Disponível para o diálogo

Nzita Tiago afirma estar disponível para dialogar com os angolanos e lembra que «Agostinho Neto disse em Cabinda, no Belize, que os angolanos não podem aguçar as lanças em Cabinda, mas devem sentar com os cabindas e conversarem». E deixa uma mensagem ao Presidente de Angola: «A José Eduardo dos Santos digo-lhe que ele me envie alguém, para que me transmite aquilo que ele realmente quer, como eu lhe transmitirei o que se deve fazer em Cabinda, e encontraremos juntos uma solução».
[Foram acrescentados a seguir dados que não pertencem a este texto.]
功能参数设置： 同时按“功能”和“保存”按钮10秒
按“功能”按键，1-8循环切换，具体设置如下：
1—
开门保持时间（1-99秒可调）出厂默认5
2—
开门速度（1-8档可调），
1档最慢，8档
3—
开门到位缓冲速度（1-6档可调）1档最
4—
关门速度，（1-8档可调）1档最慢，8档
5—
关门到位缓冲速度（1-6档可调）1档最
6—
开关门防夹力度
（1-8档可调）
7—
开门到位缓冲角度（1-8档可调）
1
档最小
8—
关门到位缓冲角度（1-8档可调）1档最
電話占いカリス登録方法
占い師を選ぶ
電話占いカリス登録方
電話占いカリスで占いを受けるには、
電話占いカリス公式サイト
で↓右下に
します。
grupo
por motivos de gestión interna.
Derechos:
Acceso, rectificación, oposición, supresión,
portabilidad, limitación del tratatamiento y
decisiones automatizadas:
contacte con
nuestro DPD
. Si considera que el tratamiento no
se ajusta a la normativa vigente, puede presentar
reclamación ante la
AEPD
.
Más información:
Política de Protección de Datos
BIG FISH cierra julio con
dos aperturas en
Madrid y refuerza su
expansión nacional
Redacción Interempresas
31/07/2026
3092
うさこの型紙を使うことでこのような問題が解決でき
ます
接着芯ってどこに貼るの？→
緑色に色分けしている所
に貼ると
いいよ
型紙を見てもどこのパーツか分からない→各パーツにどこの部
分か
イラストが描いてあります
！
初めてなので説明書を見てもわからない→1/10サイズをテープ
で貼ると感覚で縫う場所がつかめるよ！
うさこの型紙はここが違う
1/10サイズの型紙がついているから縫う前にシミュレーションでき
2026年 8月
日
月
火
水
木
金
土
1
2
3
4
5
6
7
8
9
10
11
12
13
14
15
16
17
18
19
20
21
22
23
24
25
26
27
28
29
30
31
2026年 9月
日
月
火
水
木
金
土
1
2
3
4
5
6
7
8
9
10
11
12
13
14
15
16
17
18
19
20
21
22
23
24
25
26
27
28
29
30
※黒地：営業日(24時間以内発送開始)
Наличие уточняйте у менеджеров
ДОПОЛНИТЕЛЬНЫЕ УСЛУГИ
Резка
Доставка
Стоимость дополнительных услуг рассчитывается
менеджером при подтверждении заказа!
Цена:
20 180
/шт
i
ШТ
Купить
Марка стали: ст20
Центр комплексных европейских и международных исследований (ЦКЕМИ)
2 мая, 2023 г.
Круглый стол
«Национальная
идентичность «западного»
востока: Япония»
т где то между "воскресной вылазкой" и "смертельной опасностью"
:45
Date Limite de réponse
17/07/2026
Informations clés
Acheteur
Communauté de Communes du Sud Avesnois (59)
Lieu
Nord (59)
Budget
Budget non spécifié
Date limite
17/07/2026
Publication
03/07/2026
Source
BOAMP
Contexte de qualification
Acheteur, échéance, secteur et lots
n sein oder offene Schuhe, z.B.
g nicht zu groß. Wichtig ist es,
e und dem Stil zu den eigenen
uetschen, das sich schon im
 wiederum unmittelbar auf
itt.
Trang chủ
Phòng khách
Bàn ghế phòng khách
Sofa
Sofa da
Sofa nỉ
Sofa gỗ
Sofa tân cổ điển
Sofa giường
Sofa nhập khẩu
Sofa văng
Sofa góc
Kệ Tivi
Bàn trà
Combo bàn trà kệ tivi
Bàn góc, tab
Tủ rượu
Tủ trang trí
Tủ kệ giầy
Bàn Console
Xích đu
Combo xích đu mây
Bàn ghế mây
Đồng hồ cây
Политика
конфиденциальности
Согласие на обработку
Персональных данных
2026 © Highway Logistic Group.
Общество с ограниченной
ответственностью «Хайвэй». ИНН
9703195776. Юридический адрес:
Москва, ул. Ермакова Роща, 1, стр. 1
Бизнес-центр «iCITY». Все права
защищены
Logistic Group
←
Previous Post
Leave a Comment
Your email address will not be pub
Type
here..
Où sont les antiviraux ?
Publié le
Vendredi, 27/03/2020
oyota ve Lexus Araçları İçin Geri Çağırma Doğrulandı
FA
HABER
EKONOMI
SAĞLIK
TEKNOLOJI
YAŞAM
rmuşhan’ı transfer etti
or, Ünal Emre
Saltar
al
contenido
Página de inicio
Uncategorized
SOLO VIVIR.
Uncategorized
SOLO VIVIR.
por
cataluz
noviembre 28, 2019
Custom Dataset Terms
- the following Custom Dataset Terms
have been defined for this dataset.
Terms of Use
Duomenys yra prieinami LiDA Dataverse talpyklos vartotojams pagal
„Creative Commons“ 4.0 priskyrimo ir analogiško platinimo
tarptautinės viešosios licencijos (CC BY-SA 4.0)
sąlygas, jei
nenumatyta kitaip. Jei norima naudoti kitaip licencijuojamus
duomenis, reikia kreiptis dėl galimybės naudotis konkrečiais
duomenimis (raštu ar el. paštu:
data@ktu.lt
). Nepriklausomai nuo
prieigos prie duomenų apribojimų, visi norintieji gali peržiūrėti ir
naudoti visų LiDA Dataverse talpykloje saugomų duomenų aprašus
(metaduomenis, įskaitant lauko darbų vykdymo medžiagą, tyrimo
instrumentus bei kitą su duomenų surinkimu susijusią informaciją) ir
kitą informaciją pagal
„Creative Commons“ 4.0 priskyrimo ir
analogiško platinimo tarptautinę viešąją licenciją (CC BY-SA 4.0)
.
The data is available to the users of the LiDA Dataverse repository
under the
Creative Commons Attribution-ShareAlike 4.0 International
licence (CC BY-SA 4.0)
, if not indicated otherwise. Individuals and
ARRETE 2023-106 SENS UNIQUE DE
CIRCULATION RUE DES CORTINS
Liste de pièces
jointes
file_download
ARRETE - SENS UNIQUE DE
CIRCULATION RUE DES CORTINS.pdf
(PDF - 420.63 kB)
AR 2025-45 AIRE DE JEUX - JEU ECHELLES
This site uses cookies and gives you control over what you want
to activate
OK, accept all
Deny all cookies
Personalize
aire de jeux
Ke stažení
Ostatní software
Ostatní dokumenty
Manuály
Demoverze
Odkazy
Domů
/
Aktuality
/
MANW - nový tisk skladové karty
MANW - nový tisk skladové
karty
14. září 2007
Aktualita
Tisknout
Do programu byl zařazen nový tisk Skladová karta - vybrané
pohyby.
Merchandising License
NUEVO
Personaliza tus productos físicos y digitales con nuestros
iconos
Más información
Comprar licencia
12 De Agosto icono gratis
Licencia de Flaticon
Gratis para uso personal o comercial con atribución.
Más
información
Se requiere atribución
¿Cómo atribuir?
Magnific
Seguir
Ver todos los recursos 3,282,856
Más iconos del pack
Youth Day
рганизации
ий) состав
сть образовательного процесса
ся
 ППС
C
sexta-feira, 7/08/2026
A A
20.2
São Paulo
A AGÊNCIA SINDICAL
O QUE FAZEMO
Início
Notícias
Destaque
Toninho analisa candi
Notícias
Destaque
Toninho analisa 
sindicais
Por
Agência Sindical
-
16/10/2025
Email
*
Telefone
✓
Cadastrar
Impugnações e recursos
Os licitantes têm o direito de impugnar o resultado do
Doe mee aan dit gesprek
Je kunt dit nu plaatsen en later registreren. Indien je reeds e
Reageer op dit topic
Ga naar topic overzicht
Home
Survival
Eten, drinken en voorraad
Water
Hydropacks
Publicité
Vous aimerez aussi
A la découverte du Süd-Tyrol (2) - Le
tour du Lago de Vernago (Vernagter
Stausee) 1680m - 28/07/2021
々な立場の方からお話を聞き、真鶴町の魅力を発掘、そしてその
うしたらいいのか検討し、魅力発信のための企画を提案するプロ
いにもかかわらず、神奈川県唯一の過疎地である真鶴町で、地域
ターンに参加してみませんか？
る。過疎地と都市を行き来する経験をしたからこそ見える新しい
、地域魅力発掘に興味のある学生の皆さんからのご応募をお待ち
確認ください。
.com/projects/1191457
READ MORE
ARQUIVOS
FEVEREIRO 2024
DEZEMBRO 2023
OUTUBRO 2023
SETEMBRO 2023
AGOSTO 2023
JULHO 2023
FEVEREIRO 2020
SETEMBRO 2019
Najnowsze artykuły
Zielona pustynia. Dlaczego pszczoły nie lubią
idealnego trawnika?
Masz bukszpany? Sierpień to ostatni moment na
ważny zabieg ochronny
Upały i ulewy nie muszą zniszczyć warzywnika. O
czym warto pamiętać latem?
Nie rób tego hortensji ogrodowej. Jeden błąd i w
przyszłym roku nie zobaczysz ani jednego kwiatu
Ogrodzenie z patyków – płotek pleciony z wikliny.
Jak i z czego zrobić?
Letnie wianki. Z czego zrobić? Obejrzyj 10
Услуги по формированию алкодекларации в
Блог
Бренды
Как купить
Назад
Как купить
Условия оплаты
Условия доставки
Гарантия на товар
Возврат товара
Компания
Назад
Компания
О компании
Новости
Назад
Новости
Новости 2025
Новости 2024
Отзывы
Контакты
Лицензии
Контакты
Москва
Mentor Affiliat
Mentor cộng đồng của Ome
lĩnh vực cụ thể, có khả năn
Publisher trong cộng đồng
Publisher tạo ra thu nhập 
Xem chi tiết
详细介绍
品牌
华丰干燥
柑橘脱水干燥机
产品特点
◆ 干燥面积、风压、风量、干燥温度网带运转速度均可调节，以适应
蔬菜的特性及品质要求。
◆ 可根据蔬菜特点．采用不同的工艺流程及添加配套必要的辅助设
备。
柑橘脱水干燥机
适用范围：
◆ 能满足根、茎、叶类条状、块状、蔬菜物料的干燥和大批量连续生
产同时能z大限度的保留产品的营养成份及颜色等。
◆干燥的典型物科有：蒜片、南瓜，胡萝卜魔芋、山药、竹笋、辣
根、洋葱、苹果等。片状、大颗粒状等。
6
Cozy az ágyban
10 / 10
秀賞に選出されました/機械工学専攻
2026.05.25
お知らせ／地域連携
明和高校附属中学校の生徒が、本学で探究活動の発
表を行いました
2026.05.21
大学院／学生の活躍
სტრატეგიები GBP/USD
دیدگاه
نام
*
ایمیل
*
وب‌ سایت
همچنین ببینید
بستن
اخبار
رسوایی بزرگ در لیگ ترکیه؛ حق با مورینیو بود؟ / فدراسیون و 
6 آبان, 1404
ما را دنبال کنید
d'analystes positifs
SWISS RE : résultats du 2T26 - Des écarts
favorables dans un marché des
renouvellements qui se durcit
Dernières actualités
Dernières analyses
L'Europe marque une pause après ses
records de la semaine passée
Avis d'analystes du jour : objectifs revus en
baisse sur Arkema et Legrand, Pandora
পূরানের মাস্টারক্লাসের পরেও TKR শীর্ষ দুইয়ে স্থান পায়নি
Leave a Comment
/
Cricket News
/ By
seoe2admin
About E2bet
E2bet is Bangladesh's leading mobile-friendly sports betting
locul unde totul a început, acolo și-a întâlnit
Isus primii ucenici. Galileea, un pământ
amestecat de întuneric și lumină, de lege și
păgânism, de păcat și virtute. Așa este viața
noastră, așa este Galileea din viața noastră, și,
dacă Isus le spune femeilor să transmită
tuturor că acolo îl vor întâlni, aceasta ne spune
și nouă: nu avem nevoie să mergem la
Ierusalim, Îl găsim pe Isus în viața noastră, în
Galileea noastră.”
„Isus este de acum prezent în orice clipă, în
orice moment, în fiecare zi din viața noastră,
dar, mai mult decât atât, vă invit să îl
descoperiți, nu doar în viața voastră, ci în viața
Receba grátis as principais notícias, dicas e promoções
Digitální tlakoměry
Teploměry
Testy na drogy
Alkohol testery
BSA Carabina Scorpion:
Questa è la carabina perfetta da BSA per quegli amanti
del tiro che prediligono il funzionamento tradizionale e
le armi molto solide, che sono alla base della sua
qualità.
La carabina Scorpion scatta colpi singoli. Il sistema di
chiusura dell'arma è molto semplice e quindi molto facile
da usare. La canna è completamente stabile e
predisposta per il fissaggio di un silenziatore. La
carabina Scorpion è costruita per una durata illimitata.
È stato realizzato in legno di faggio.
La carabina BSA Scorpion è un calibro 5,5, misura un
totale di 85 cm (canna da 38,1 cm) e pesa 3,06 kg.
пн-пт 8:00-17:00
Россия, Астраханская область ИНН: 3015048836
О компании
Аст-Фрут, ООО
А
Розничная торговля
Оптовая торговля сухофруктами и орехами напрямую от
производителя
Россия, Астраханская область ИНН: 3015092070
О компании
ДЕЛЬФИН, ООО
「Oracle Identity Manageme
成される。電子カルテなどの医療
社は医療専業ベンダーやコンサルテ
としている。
E sublinha: «José Eduardo dos Santos em vez de enviar uma delegação de cinco, seis ou dez elementos para negociar, prefere enviar 40 mil militares em Cabinda para tentar acabar com a FLEC. Mas, se José Eduardo dos Santos vier aqui (Paris) estou disposto para me encontrar com ele onde estiver». Nzita Tiago acredita que é possível construir a paz com os angolanos. «Nós podemos construir a paz com os angolanos, afinal somos todos da mesma família. Eu mesmo tenho angolanos na minha família, como muitos angolanos têm cabindas nas deles. Antes de mandarem armas tem de perguntar o que os cabindas querem», concluiu.

«Não morri!»

Quanto às recentes notícias da sua «morte», Nzita Tiago afirma ter conhecimento que «José Eduardo dos Santos tem um plano que está a pôr em prática para a solução do problema de Cabinda, onde todas estas situações estão previstas». Diz também que está ao corrente que «os angolanos têm um funcionário na Embaixada de Angola em Paris só para saber quais são os passos que eu dou... Esse sabe, que eu estou bem vivo».